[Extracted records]
=====
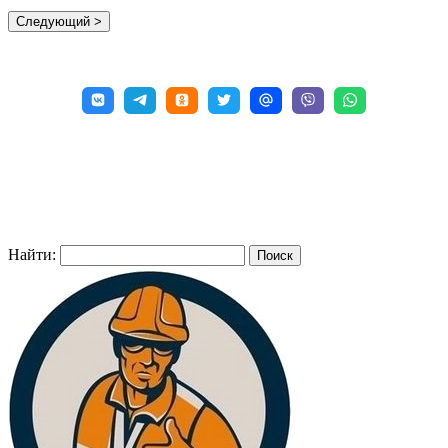
Найти:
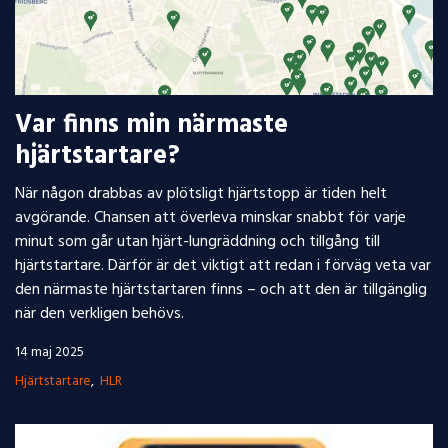
Var finns min närmaste
hjärtstartare?
När någon drabbas av plötsligt hjärtstopp är tiden helt
avgörande. Chansen att överleva minskar snabbt för varje
minut som går utan hjärt-lungräddning och tillgång till
hjärtstartare. Därför är det viktigt att redan i förväg veta var
den närmaste hjärtstartaren finns – och att den är tillgänglig
när den verkligen behövs.
14 maj 2025
Hjärtstartare
HLR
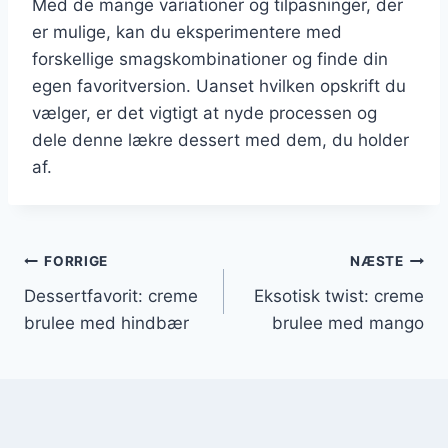
Med de mange variationer og tilpasninger, der
er mulige, kan du eksperimentere med
forskellige smagskombinationer og finde din
egen favoritversion. Uanset hvilken opskrift du
vælger, er det vigtigt at nyde processen og
dele denne lækre dessert med dem, du holder
af.
Indlægsnavigation
FORRIGE
NÆSTE
Dessertfavorit: creme
Eksotisk twist: creme
brulee med hindbær
brulee med mango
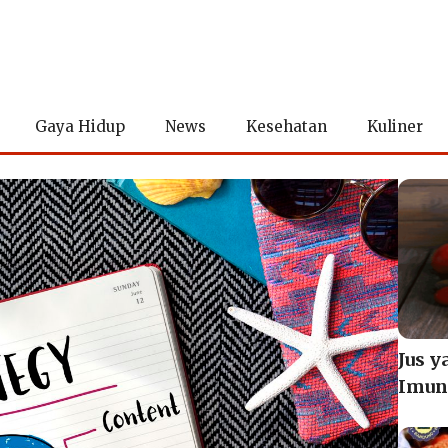
Gaya Hidup
News
Kesehatan
Kuliner
Jus 
Imun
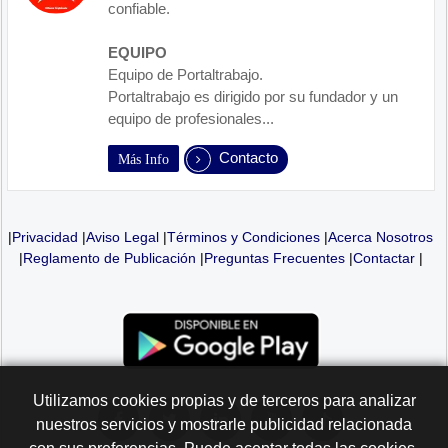
confiable.
EQUIPO
Equipo de Portaltrabajo.
Portaltrabajo es dirigido por su fundador y un
equipo de profesionales...
Contacto
Más Info
|
Privacidad
|
Aviso Legal
|
Términos y Condiciones
|
Acerca Nosotros
|
Reglamento de Publicación
|
Preguntas Frecuentes
|
Contactar
|
Utilizamos cookies propias y de terceros para analizar
nuestros servicios y mostrarle publicidad relacionada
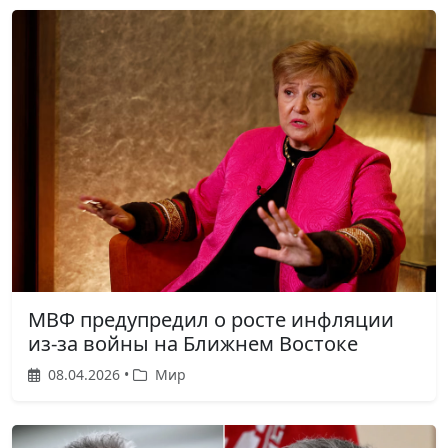
МВФ предупредил о росте инфляции
из-за войны на Ближнем Востоке
08.04.2026 •
Мир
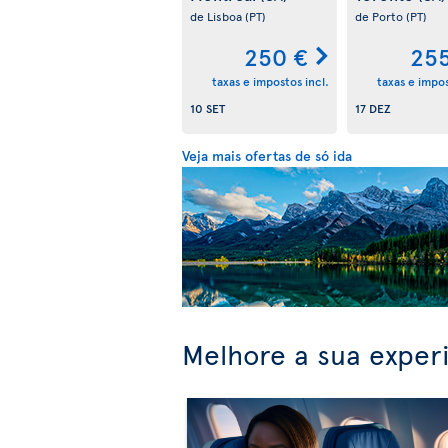
de Lisboa
(PT)
de Porto
(PT)
250 €
255
taxas e impostos incl.
taxas e impos
10 SET
17 DEZ
Veja mais ofertas de só ida
Melhore a sua exper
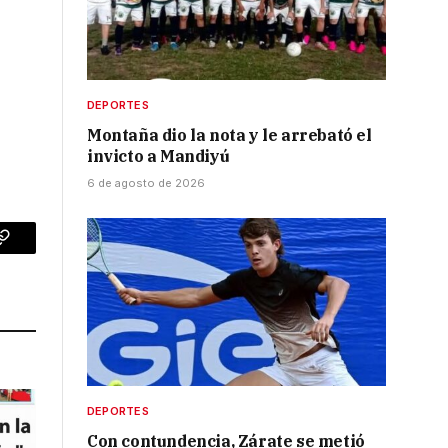
DEPORTES
Montaña dio la nota y le arrebató el
invicto a Mandiyú
6 de agosto de 2026
p
Copy
Link
DEPORTES
Con contundencia, Zárate se metió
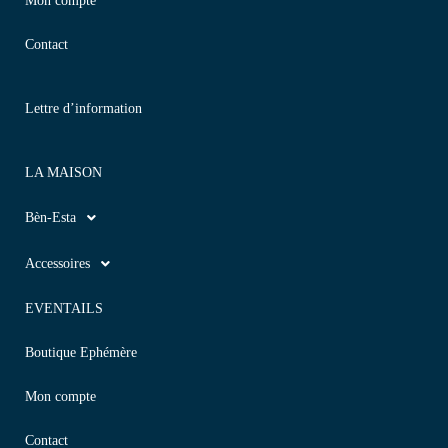
Mon compte
Contact
Lettre d’information
LA MAISON
Bèn-Esta
Accessoires
EVENTAILS
Boutique Ephémère
Mon compte
Contact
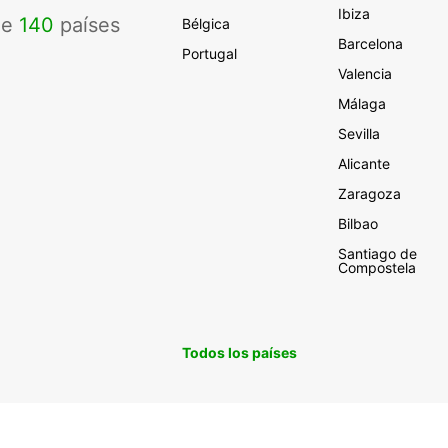
Ibiza
de
140
países
Bélgica
Barcelona
Portugal
Valencia
Málaga
Sevilla
Alicante
Zaragoza
Bilbao
Santiago de
Compostela
Todos los países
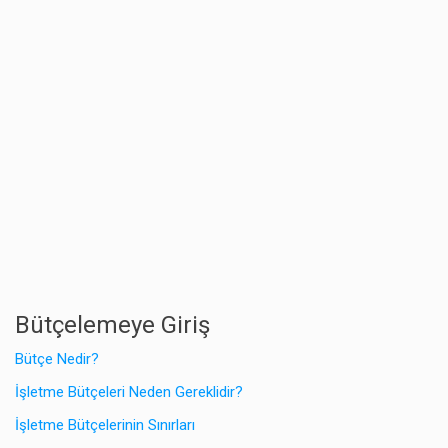
Bütçelemeye Giriş
Bütçe Nedir?
İşletme Bütçeleri Neden Gereklidir?
İşletme Bütçelerinin Sınırları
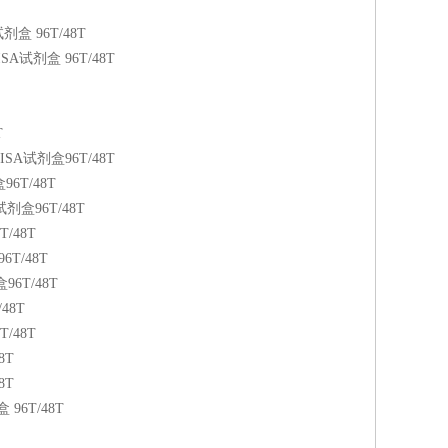
试剂盒 96T/48T
LISA试剂盒 96T/48T
T
ELISA试剂盒96T/48T
96T/48T
A试剂盒96T/48T
T/48T
6T/48T
盒96T/48T
/48T
/48T
8T
8T
 96T/48T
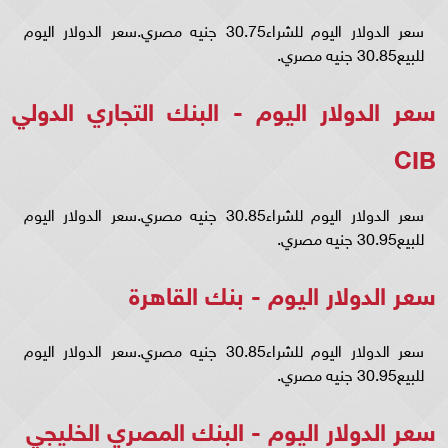
سعر الدولار اليوم للشراء30.75 جنيه مصري.سعر الدولار اليوم
للبيع30.85 جنيه مصري.
سعر الدولار اليوم - البنك التجاري الدولي
CIB
سعر الدولار اليوم للشراء30.85 جنيه مصري.سعر الدولار اليوم
للبيع30.95 جنيه مصري.
سعر الدولار اليوم - بنك القاهرة
سعر الدولار اليوم للشراء30.85 جنيه مصري.سعر الدولار اليوم
للبيع30.95 جنيه مصري.
سعر الدولار اليوم - البنك المصري الخليجي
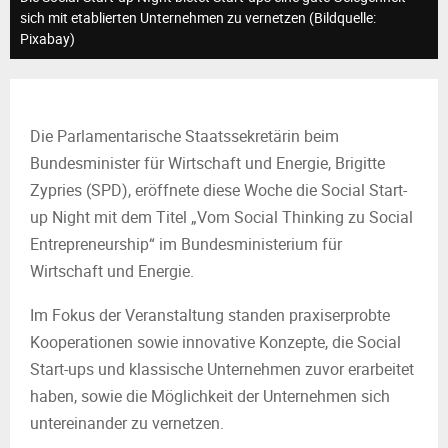
M
sich mit etablierten Unternehmen zu vernetzen (Bildquelle:
Pixabay)
E
N
Die Parlamentarische Staatssekretärin beim
U
Bundesminister für Wirtschaft und Energie, Brigitte
Zypries (SPD), eröffnete diese Woche die Social Start-
up Night mit dem Titel „Vom Social Thinking zu Social
Entrepreneurship“ im Bundesministerium für
Wirtschaft und Energie.
Im Fokus der Veranstaltung standen praxiserprobte
Kooperationen sowie innovative Konzepte, die Social
Start-ups und klassische Unternehmen zuvor erarbeitet
haben, sowie die Möglichkeit der Unternehmen sich
untereinander zu vernetzen.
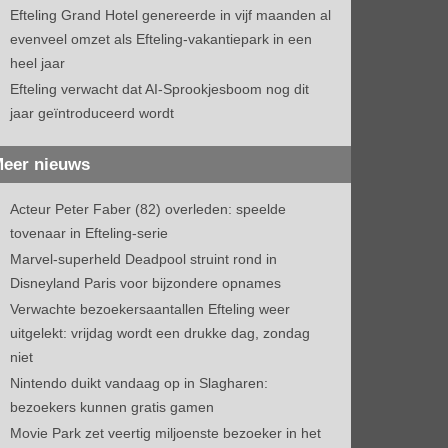
Efteling Grand Hotel genereerde in vijf maanden al
evenveel omzet als Efteling-vakantiepark in een
heel jaar
Efteling verwacht dat AI-Sprookjesboom nog dit
jaar geïntroduceerd wordt
eer nieuws
Acteur Peter Faber (82) overleden: speelde
tovenaar in Efteling-serie
Marvel-superheld Deadpool struint rond in
Disneyland Paris voor bijzondere opnames
Verwachte bezoekersaantallen Efteling weer
uitgelekt: vrijdag wordt een drukke dag, zondag
niet
Nintendo duikt vandaag op in Slagharen:
bezoekers kunnen gratis gamen
Movie Park zet veertig miljoenste bezoeker in het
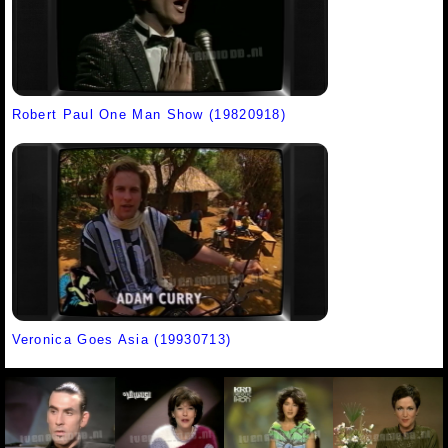
Robert Paul One Man Show (19820918)
Veronica Goes Asia (19930713)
=====
_About this exercise_: Within the records above, count the lines that include the string "Efteling"; state the number and nothing else.

_Response to this exercise_: 5